What about embodied cognition?

Still curious their response.

I find it interesting that an offhand and correct comment calling Chomsky a giant of the field (as he absolutely is) led to a torrent of correction, as if I endorsed all of his ideas. That, I find, to be really remarkable. Can you explain it to me?

The irony here is that I am actually, in my professional work, sharply critical of Chomsky’s approach to language. His approach underlied what I see as the largely failed effort of AI in the 60s, 70’s and 80’s, which might be finally coming to an end with IBM Watson. In its place, the statistical approaches like (HMM, deep learning, LSI, latent semantic indexing) are actually where my professional expertise is in, and where we have been able to apply these approaches both to text, and also to biology.

And on a philosophical level, I am much more drawn to embodied cognition, as it is seem more coherent with the Incarnation, explains why the early AI projects failed, and also creates some of the most believable conceptions of how strong AI could arise (see Westworld), if it is at all possible.

None of that, however, detracts from Chomsky being a true giant in the field.
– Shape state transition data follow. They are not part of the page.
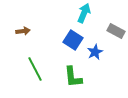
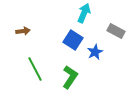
green L-shape: moved 3 px left; rotated 140 degrees counterclockwise
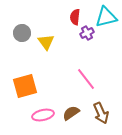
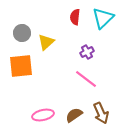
cyan triangle: moved 3 px left, 1 px down; rotated 30 degrees counterclockwise
purple cross: moved 19 px down
yellow triangle: rotated 24 degrees clockwise
pink line: rotated 15 degrees counterclockwise
orange square: moved 4 px left, 20 px up; rotated 10 degrees clockwise
brown semicircle: moved 3 px right, 2 px down
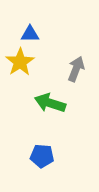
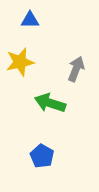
blue triangle: moved 14 px up
yellow star: rotated 20 degrees clockwise
blue pentagon: rotated 25 degrees clockwise
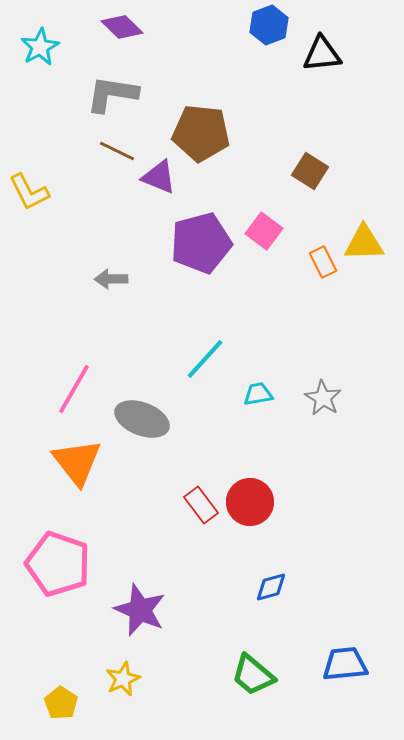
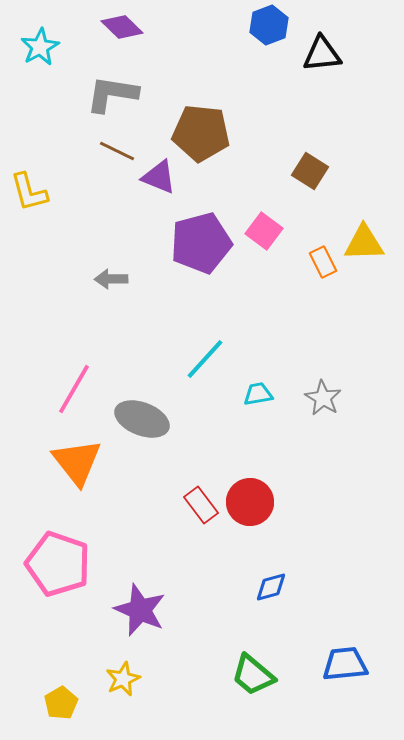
yellow L-shape: rotated 12 degrees clockwise
yellow pentagon: rotated 8 degrees clockwise
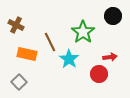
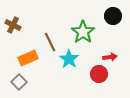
brown cross: moved 3 px left
orange rectangle: moved 1 px right, 4 px down; rotated 36 degrees counterclockwise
Recognizing that does not mean I agree with his conception of everything. For the conversations we have had, however, none of his failings detract from the point. How does recognizing this make me a Chomsky devotee, and uninformed about the field?

Very confused by this comment @Chris_Falter. Alexa is using a probabilistic model. How can probabilistic models be behind Alexa when Alexa is dependent on probabilistic models?